• **What is expected**
The required result is each line of the entries below containing the string "Hours".

• **Provided records**
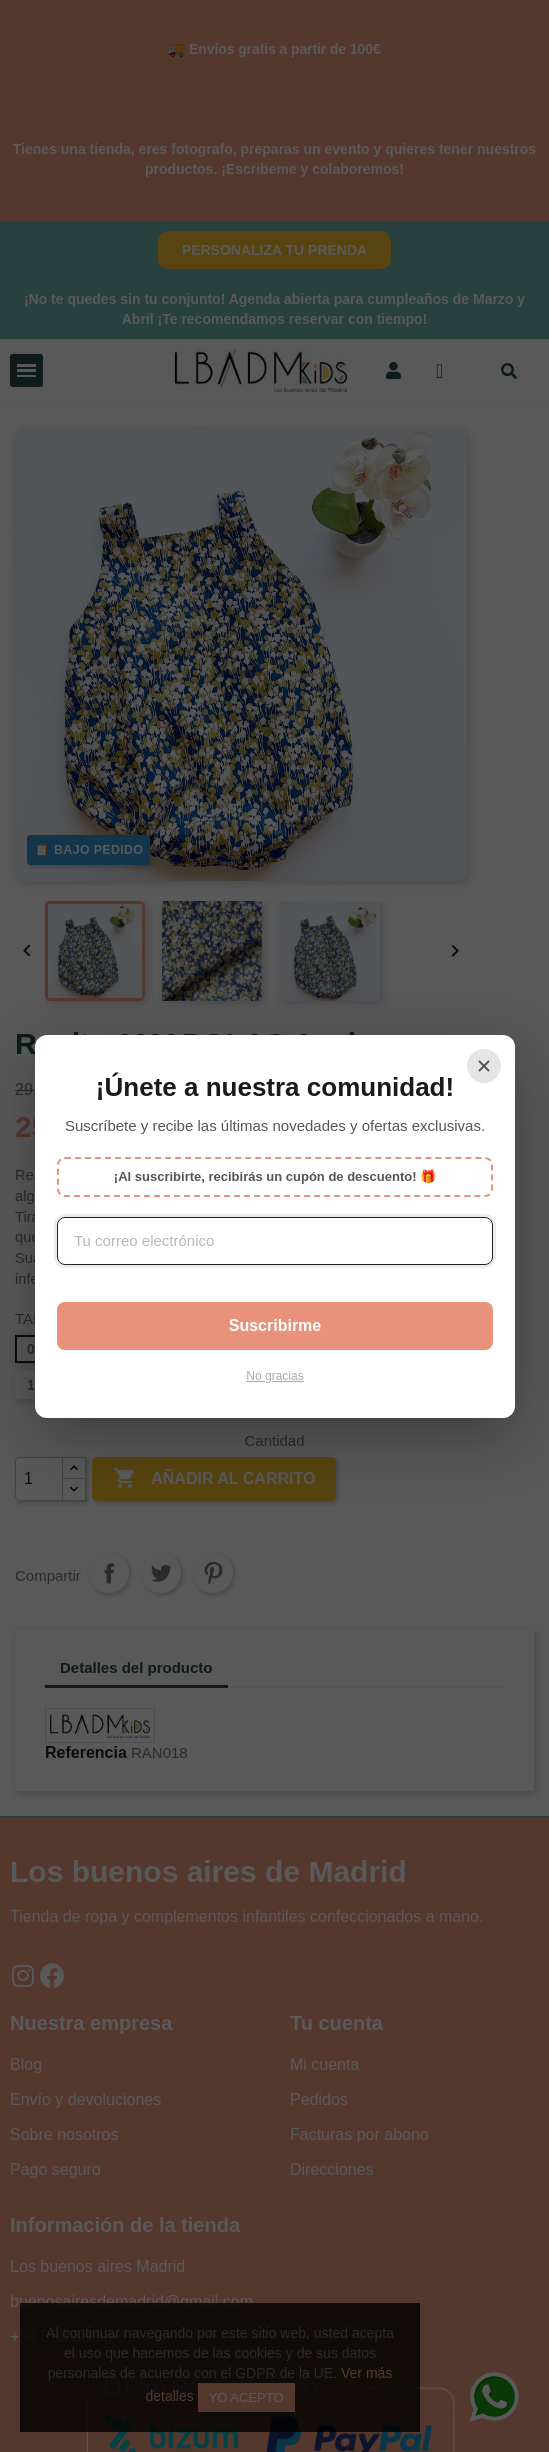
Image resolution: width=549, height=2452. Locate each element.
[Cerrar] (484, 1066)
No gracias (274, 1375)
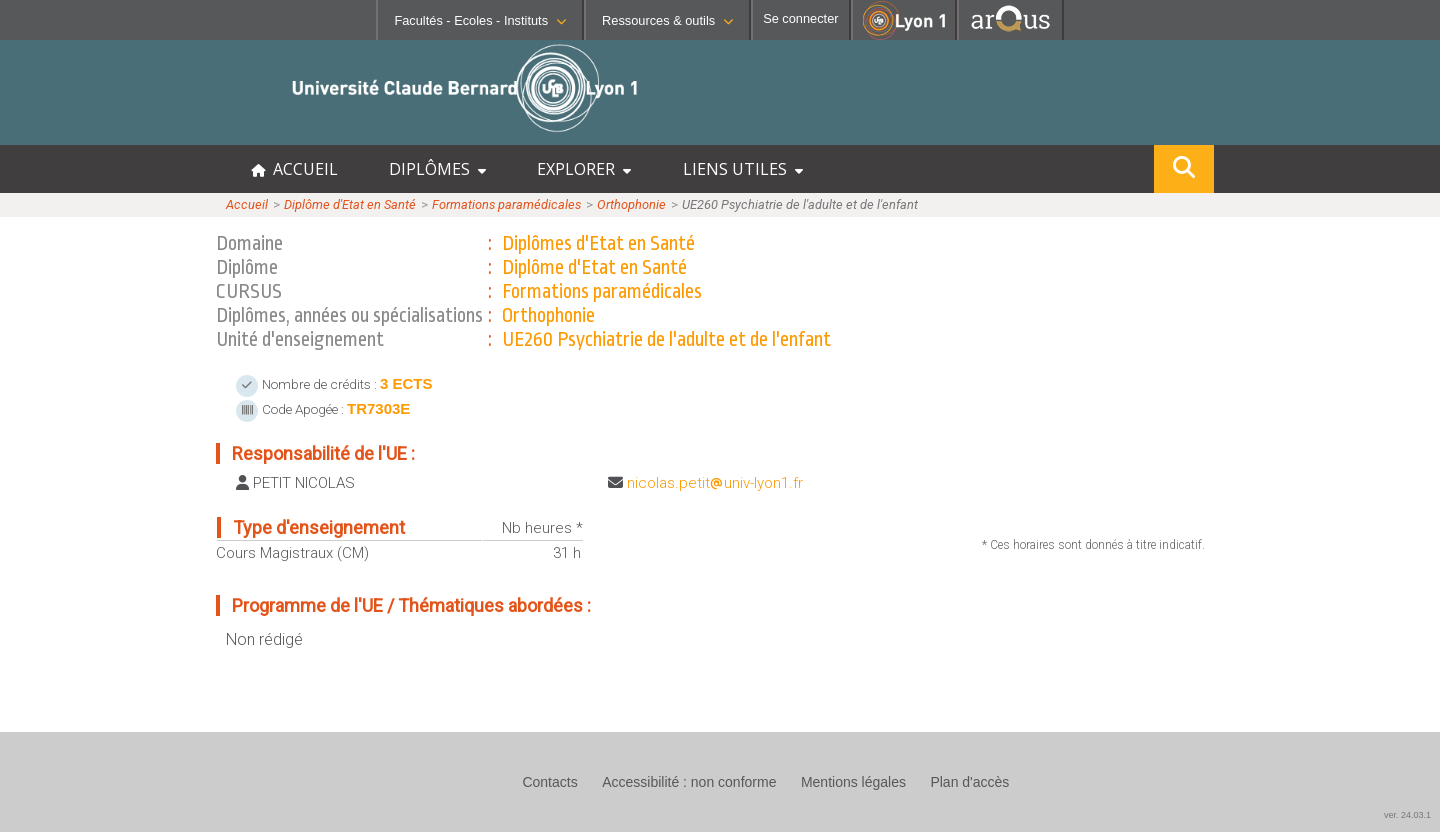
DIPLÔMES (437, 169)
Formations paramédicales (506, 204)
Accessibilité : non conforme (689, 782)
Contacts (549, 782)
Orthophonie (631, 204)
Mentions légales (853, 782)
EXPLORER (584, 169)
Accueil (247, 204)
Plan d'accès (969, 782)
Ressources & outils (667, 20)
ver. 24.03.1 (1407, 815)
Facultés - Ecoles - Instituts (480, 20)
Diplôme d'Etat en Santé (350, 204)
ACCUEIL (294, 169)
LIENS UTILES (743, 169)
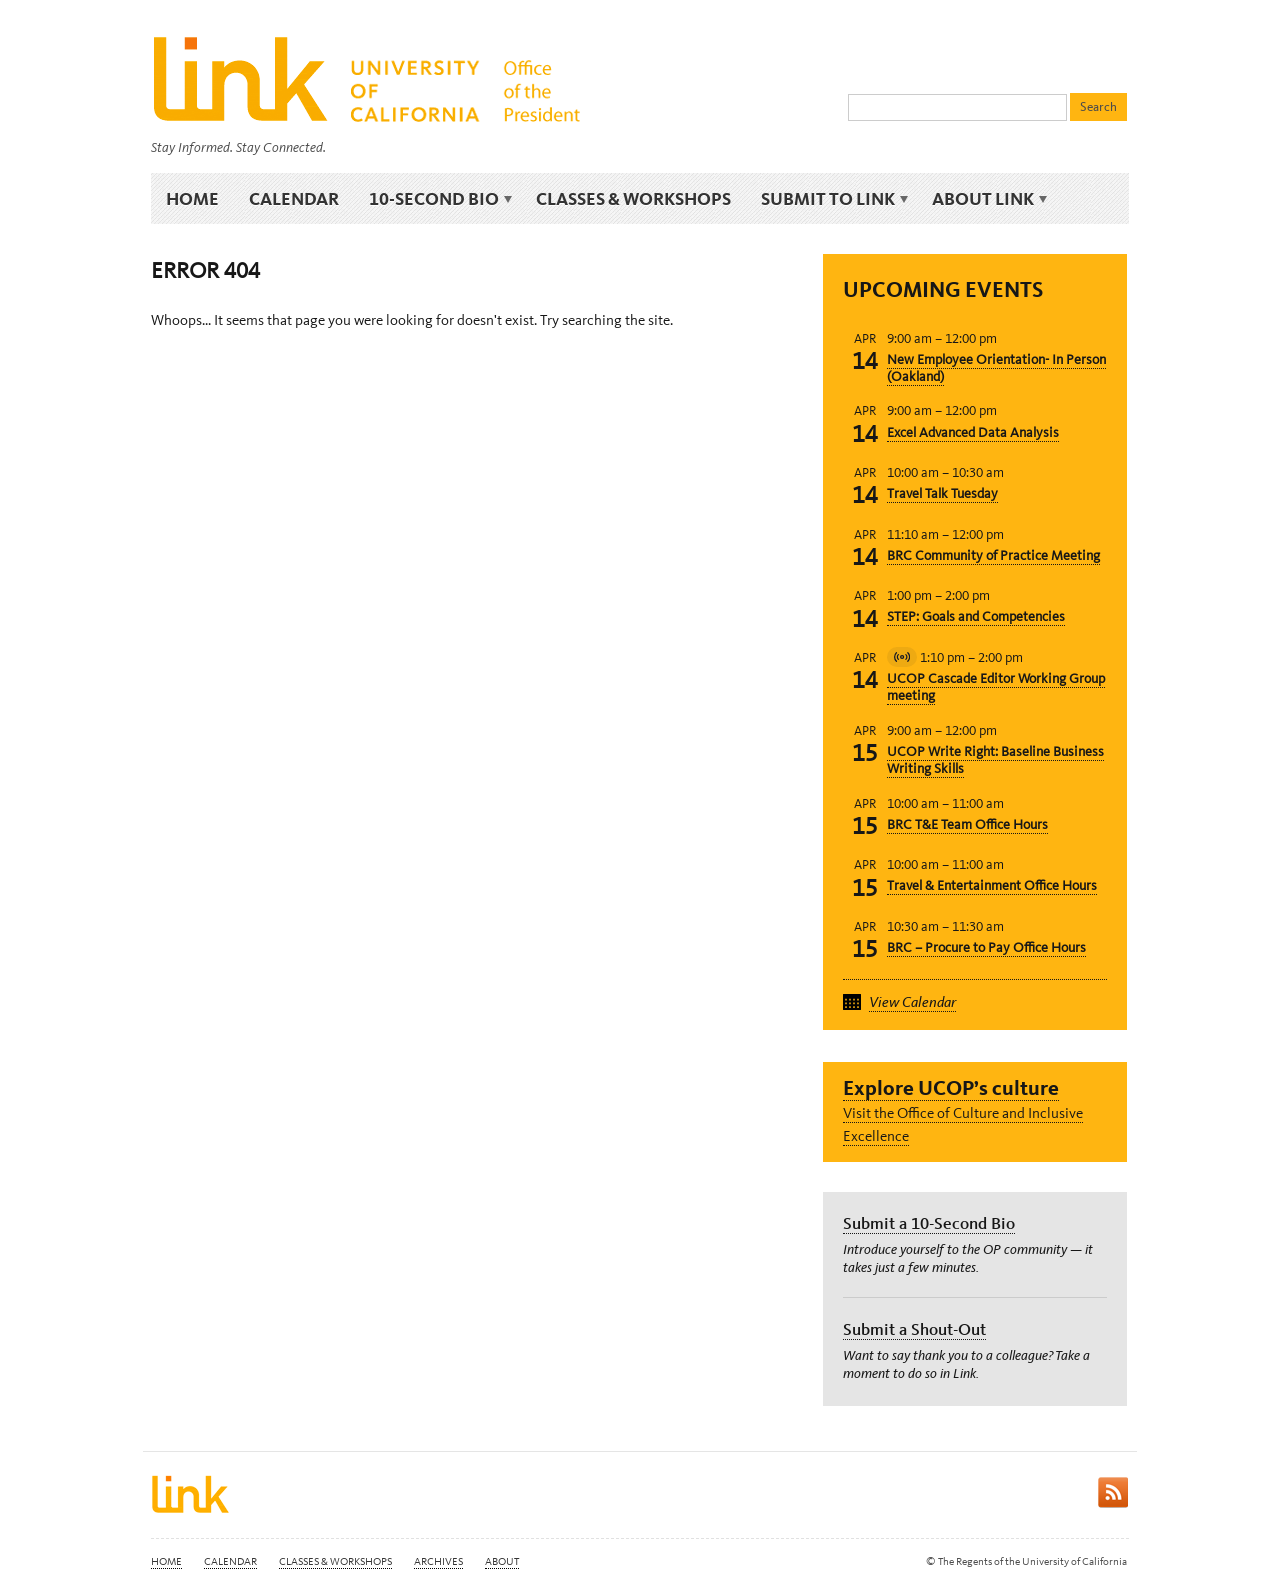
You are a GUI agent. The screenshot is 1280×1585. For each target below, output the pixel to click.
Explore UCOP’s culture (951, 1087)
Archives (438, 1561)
--
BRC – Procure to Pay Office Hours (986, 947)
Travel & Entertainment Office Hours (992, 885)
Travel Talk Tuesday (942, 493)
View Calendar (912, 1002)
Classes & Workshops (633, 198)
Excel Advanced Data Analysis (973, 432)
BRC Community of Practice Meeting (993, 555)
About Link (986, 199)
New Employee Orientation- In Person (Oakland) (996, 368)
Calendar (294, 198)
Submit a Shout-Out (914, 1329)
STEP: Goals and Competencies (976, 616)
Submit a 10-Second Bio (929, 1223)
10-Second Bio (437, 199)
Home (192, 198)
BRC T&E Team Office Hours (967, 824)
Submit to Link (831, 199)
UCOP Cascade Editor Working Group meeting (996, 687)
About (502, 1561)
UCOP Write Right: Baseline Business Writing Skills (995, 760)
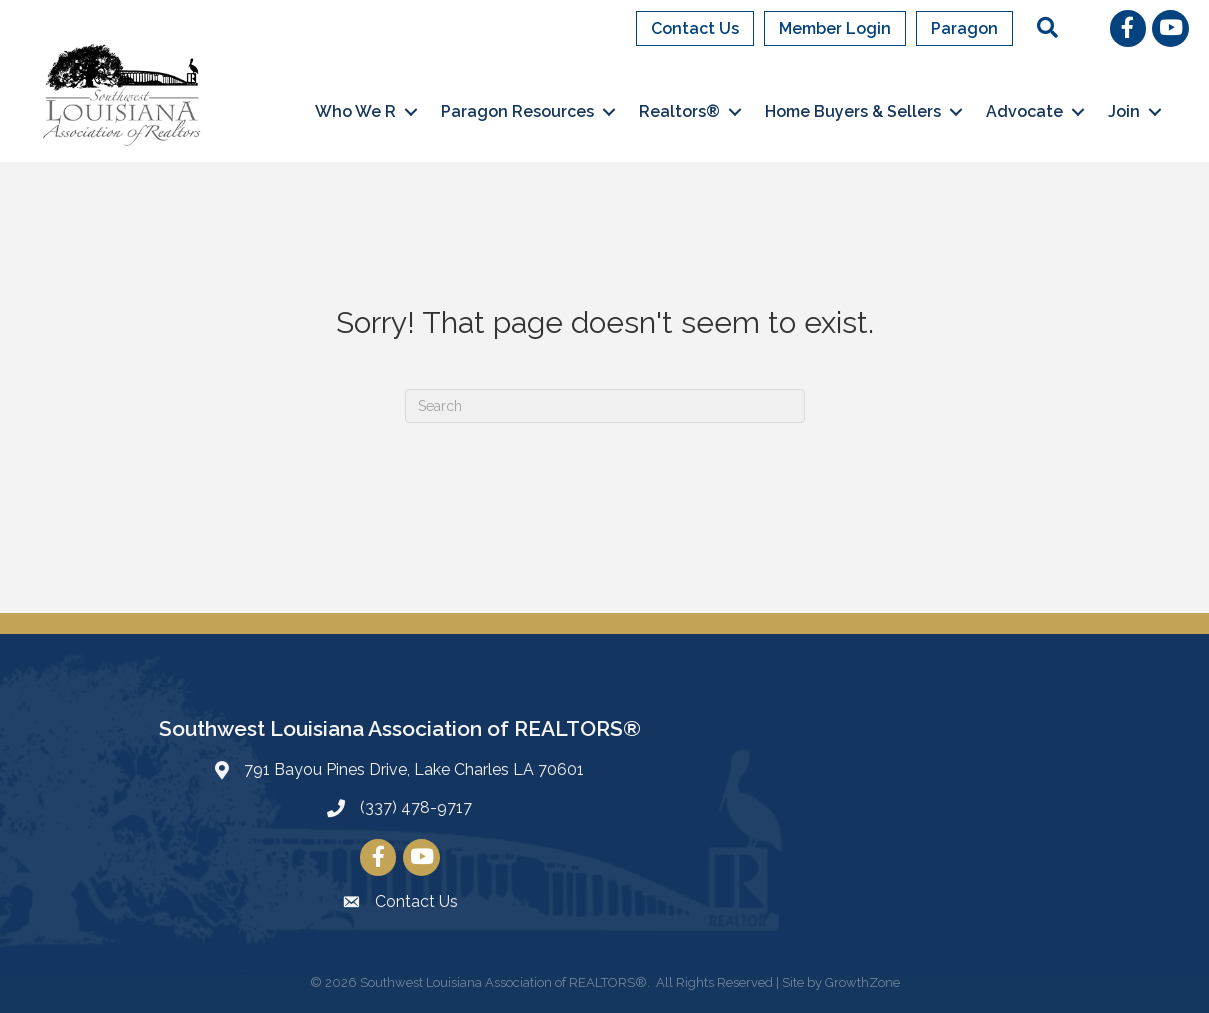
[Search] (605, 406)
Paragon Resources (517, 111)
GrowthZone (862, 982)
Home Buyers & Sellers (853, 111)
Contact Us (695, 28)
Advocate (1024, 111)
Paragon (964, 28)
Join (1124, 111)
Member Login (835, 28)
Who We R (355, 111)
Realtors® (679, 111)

• **Response to the task**
BRC – Procure to Pay Office Hours (986, 947)
Travel & Entertainment Office Hours (992, 885)
BRC T&E Team Office Hours (967, 824)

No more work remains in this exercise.